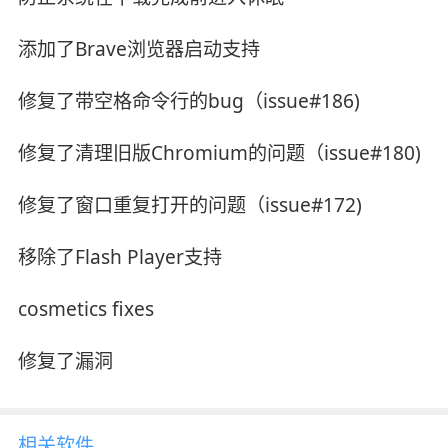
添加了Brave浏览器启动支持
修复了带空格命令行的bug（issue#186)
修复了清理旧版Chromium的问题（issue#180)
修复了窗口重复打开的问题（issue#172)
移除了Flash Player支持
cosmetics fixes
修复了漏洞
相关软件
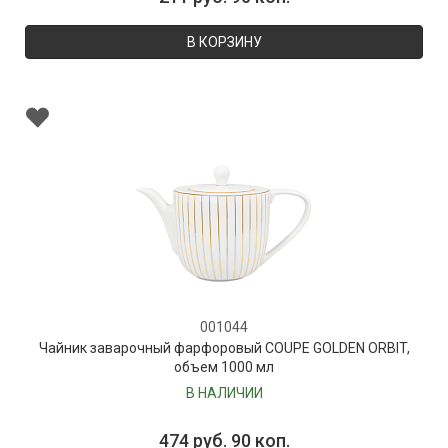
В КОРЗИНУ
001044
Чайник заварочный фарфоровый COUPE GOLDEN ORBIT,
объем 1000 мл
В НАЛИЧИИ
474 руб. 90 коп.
::::::
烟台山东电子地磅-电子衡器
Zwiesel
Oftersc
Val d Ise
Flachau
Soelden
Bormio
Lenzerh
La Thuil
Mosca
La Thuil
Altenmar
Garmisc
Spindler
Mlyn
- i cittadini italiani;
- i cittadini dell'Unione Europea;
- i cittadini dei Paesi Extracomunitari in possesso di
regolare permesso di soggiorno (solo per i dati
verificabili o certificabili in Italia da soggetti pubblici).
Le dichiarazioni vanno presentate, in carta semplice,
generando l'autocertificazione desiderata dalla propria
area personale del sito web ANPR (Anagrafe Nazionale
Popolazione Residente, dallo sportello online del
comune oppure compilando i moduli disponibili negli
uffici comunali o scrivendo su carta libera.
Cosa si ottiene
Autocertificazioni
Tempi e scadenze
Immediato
::::::
- _INSTRUCTIONS FOR THE TASK_
Scan the entries above and report the number of lines that contain the word "carta", with no added text.

- _FINISHED TASK_
2